The Seattle software maker is now trading at 14-year highs. That means a trip back in time to the dot-com boom days. In the meantime, even with the multi-year highs, this one still remains almost a 3% yield. I'm not surprised, and six months ago my confidence in "'Softie" gave me the conviction to declare it a must-have.
When I wrote "Microsoft Is a Must-Have for Your Portfolio," the shares were trading for about $33 a share. Adjusted for dividends, that's a gain of more than 25% in about six months. However, that wasn't the first time in 2013 I called it a buy. About a year ago, in April 2013, I wrote "Microsoft Is a Buy Before Earnings Release." Your gains increase to about 50% if you believed in the bull thesis then.
Since the start of 2014, between Microsoft, Apple (AAPL), Google (GOOG), Yahoo (YHOO), and Amazon (AMZN), only Microsoft continues to appreciate. Despite growing revenue and earnings per share, you could be forgiven for not knowing Microsoft is the best performer among them since this year.

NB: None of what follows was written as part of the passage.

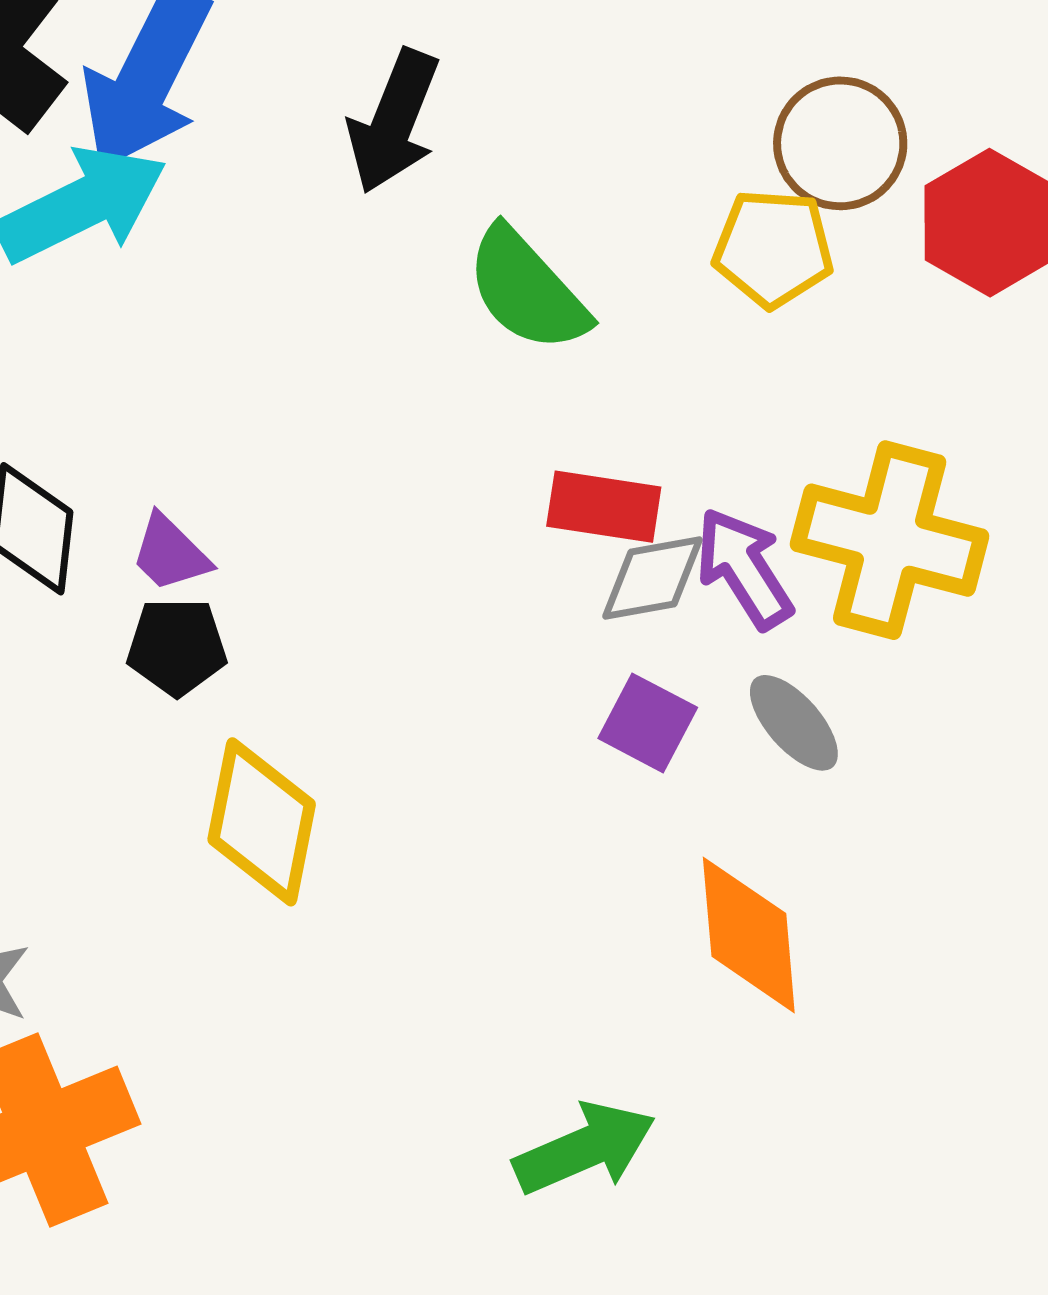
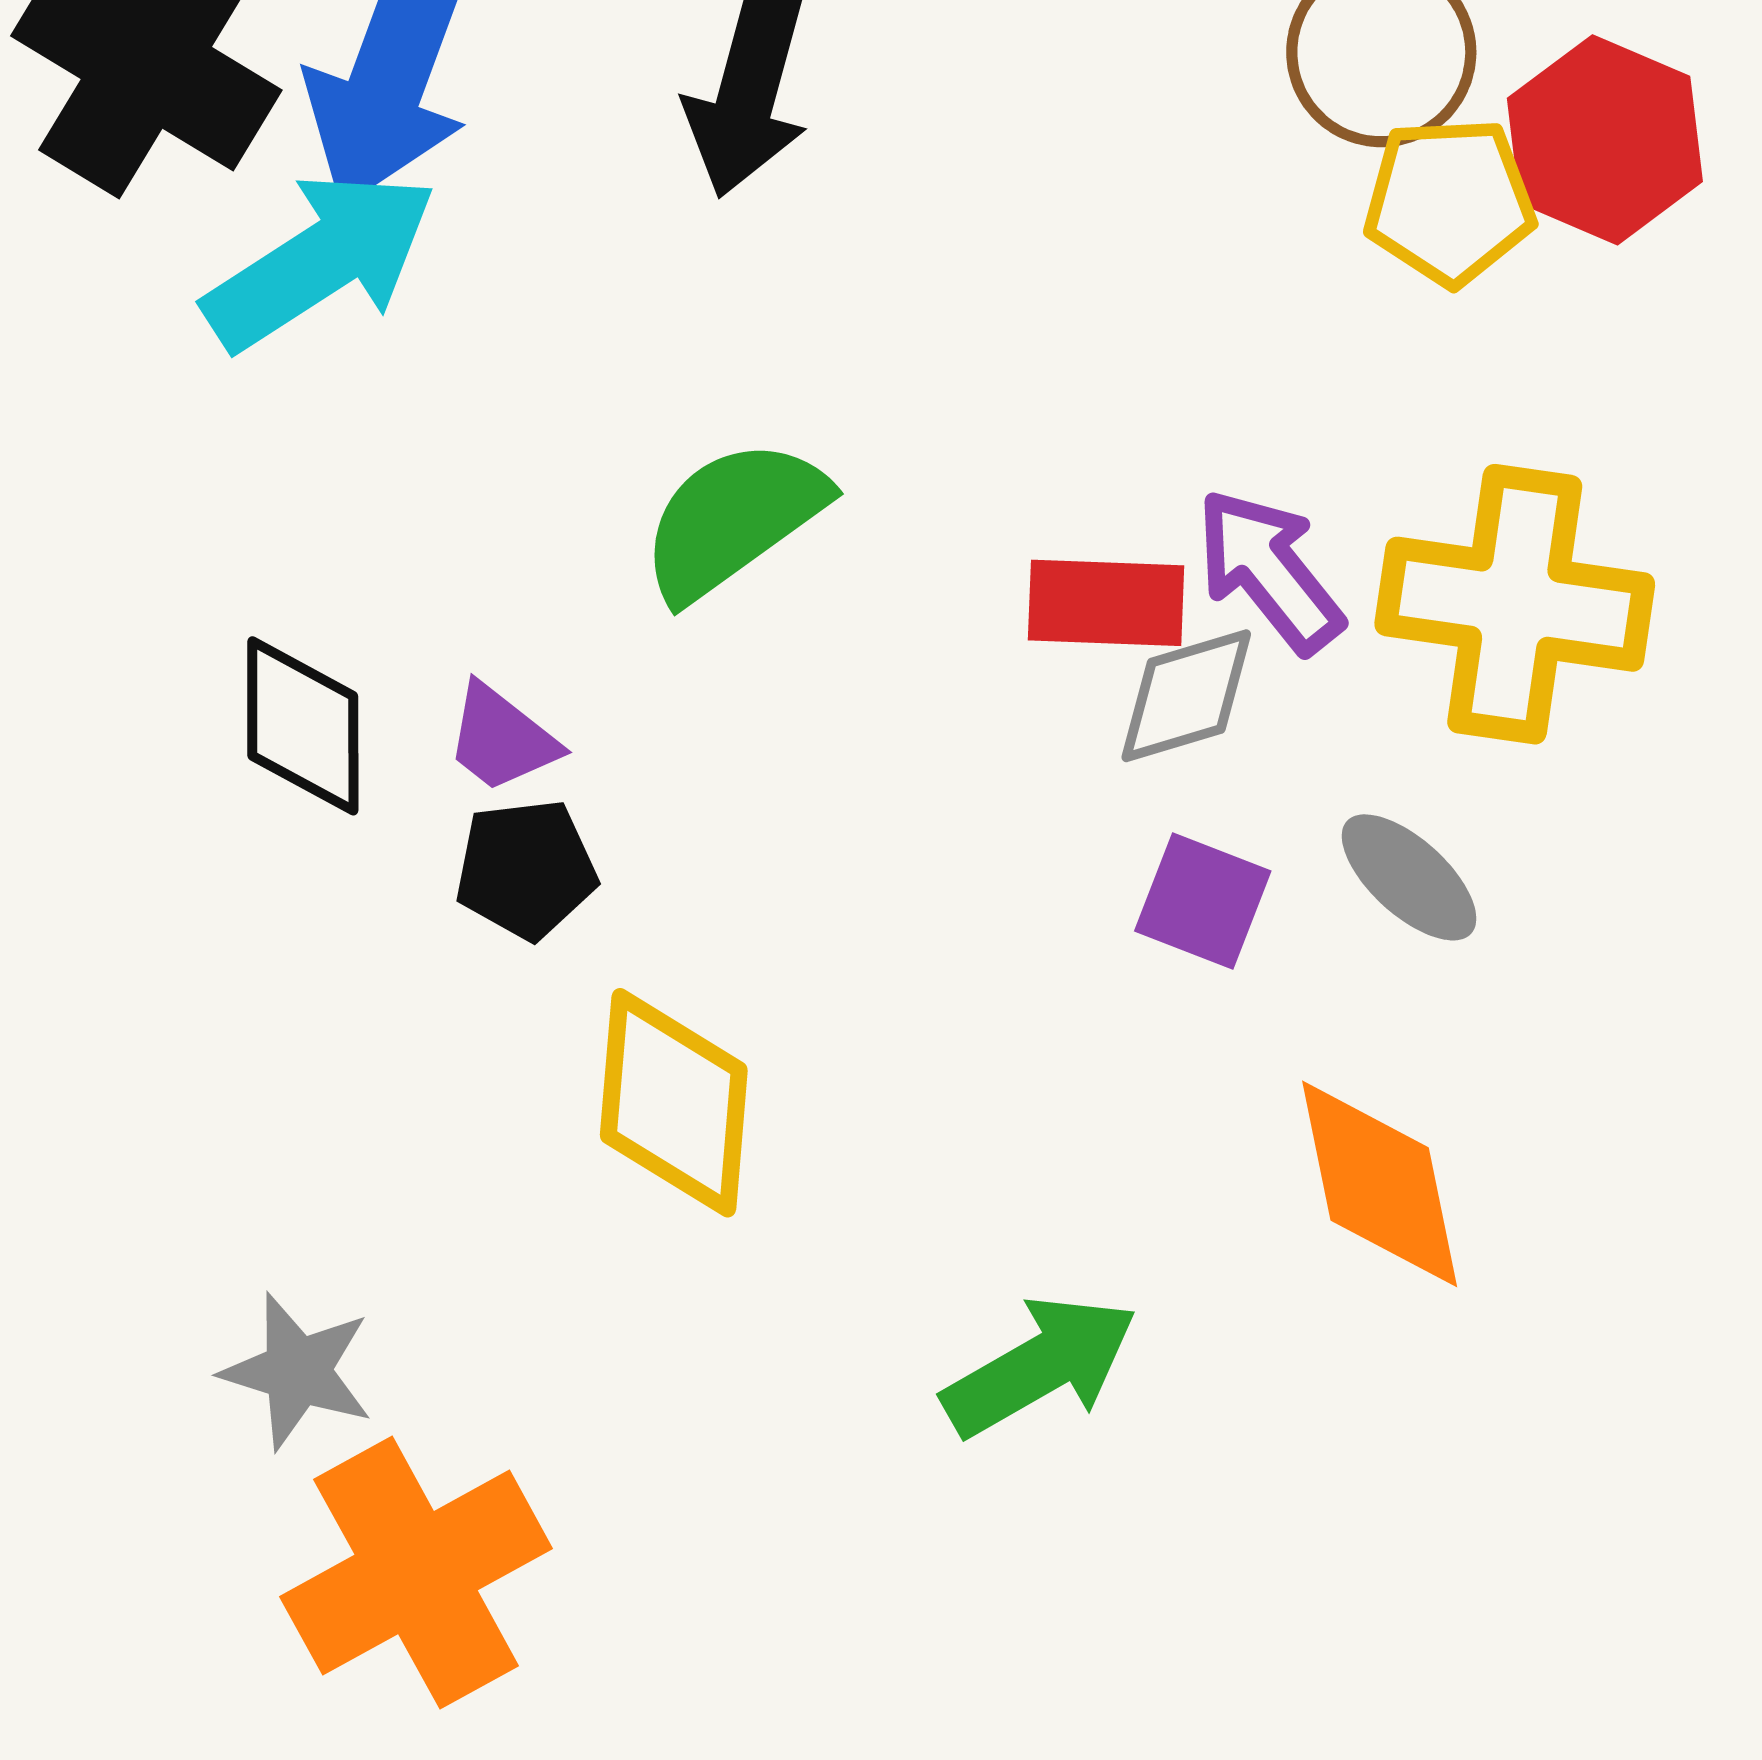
yellow pentagon: (773, 248) -> (1450, 201), moved
green semicircle: (527, 290) -> (733, 519), moved, turned 103
purple arrow: (744, 568) -> (1269, 571), moved
green arrow: (585, 1148) -> (1040, 1366), moved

Many are claiming Microsoft is finished, and all that's left is for Apple and Google to divide up what remains. The evidence doesn't support such crazy assertions, and I have to admit I'm taken aback by my good friend Rocco Pendola's pessimistic outlook for Microsoft.
In "Microsoft Didn't Win Last Week, But Apple and Google Did," a response to "Google Can't Crush Microsoft," Pendola continues his folly that Microsoft is becoming irrelevant while producing record revenue and profits. Let's be honest here; the stock is making shareholders rich.
Pendola claims Microsoft's mobile strategy failed, and it's dead. I will give credit: Pendola almost has this one right, except the part about the strategy failed and is dead. Mobile is evolving, and today's winners and losers may reverse position in a heartbeat. If you don't believe me, ask BlackBerry (BBRY) and Google's Android how quickly prospects change in the alternative universe known as mobile.